What can I do to find forgiveness?  Sometimes I feel like David when he sinned with Bathsheba.  I can’t run away from my sin. It’s always there, staring me in the face and bringing condemnation and pain. What can I do to be right with God again? 

“With what shall I come before the Lord, and bow myself before the High God? Shall I come before Him with burned offerings, with calves a year old? Will the Lord be pleased with thousands of rams, ten thousand rivers of oil? Shall I give my firstborn for my transgression, the fruit of my body for the sin of my soul?” (Micah 6:6,7)

In the Old Testament, the remedy was plain. I would bring a whole lamb for a burned offering and it would die in my place.  I couldn’t merely bring a part of the lamb, keeping back some of it for me and my family. I had to bring it all—100%--because sin’s atonement requires a complete offering—when I come to Jesus with all my heart, giving Him Lordship over all my life. His saving blood washes over me when I come with a whole offering.


 And yet, I am not whole. My life is broken because sin shatters my communion with Jesus and leaves me in a million pieces.  I don’t have everything together. I’m not coming to Him in strength but in poverty, admitting that I’m empty and He is my fullness. I am weakness but He is my strength. I am dying but He is my life.
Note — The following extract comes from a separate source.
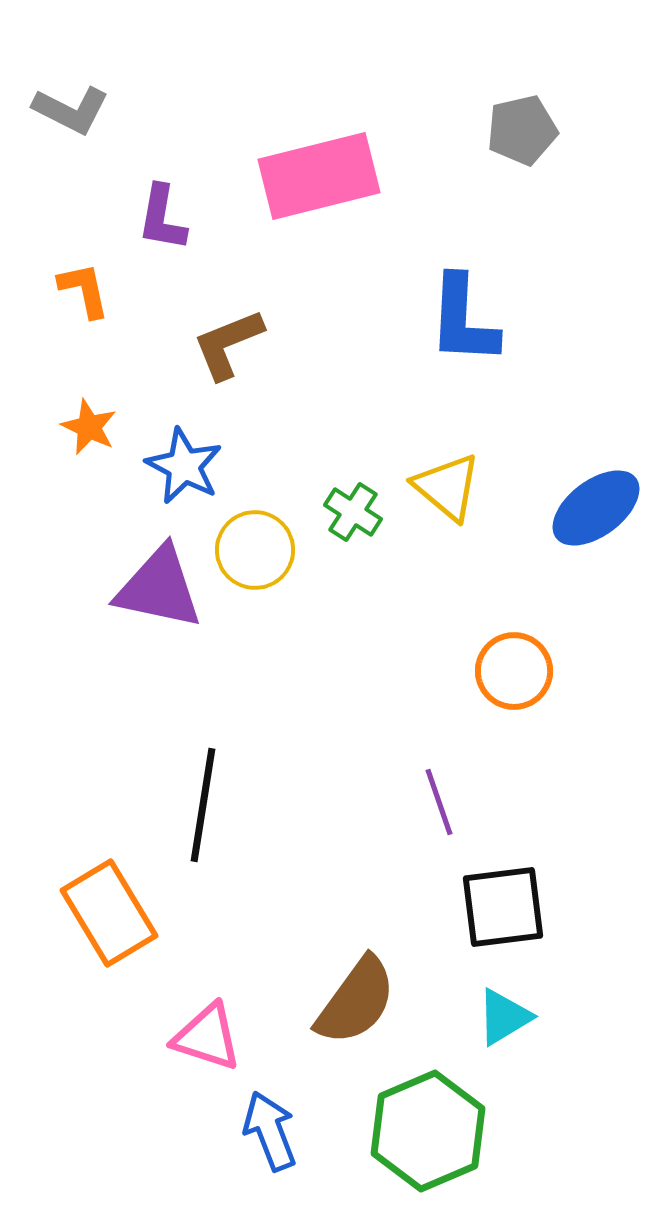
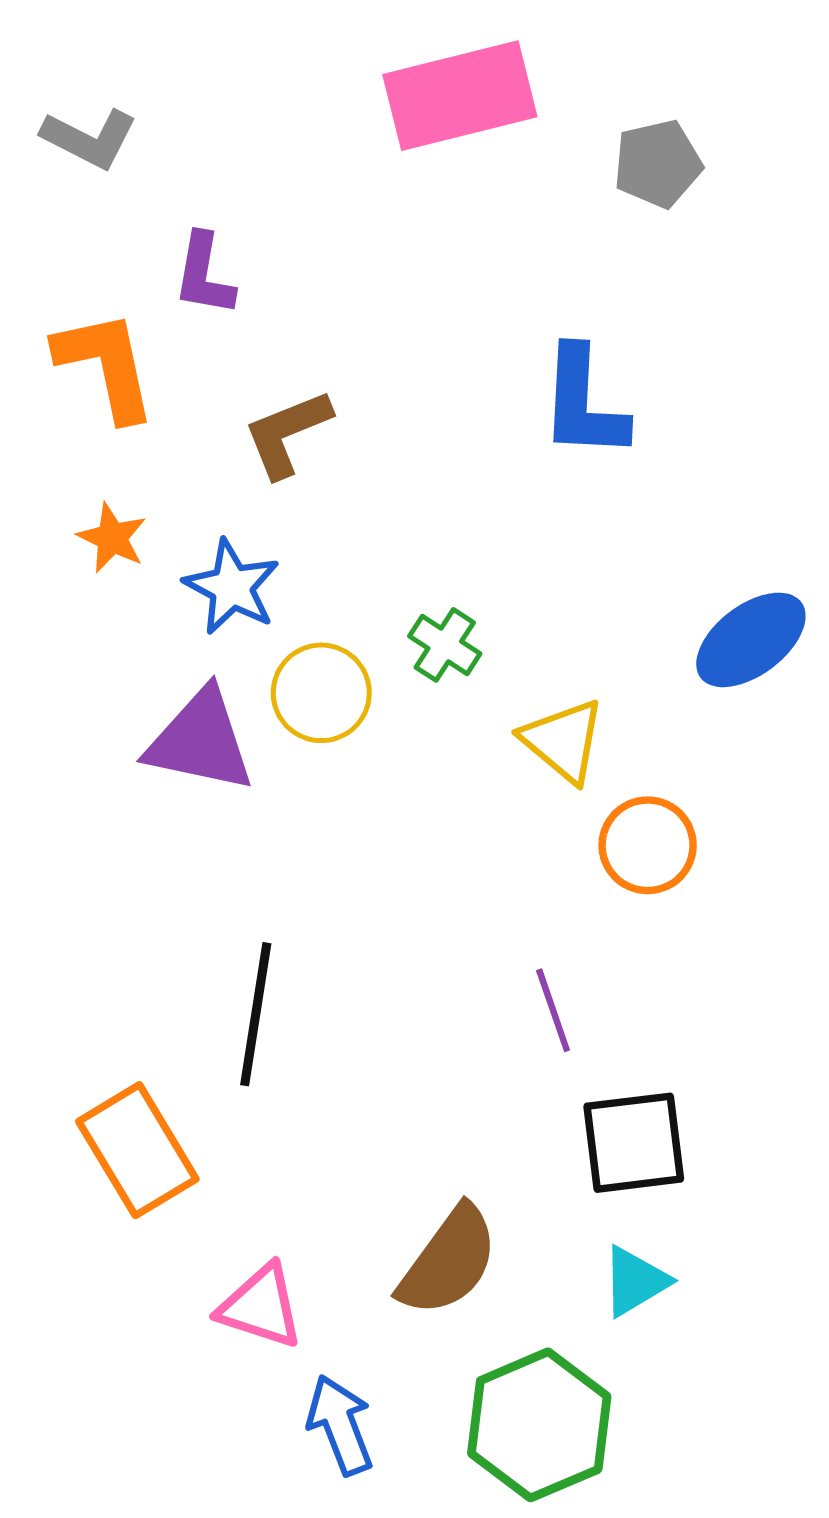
pink rectangle: (319, 176) -> (460, 96), moved
orange L-shape: (84, 290) -> (106, 365), size x1.6
yellow triangle: (447, 487) -> (563, 741), moved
Sometimes we think we can’t come to God UNTIL we’ve made everything right. Our faith is derailed, our lives are bankrupt, but somehow we think we can get everything back in place. But we’ll never get there until we come first to Jesus--tattered and broken, just as we are.  

“Do not listen to the enemy’s suggestion to stay away from Christ until you have made yourself better, until you are good enough to come back to God. If you wait until then, you will never come. When Satan points to your filthy garments, repeat the promise of Jesus, “Him that cometh to Me, I will in no wise cast out.” John 6:37. Tell the enemy that the blood of Jesus cleanses from all sin. Make the prayer of David your own, “Purge me with hyssop, and I shall be clean; wash me, and I shall be whiter than snow.” Psalm 51:7.


 Arise and go to your Father. He will meet you a great way off. If you take even one step toward Him in repentance, He will hasten to enfold you in His arms of infinite love. His ear is open to the cry of the contrite soul. The very first reaching out of the heart after God is known to Him. Never a prayer is offered, however faltering, never a tear is shed, however secret, never a sincere desire after God is cherished, however feeble, but the Spirit of God goes forth to meet it. Even before the prayer is uttered or the yearning of the heart made known, grace from Christ goes forth to meet the grace that is working upon the human soul” (Christ’s Object Lessons, pg. 205,206).


God is good  and “ready to forgive and abundant in mercy to all those who call upon [Him]” (Psalm 86:5). God loves to take our broken offerings and make us whole again. Only His saving love can do that. Only His love can make us whole.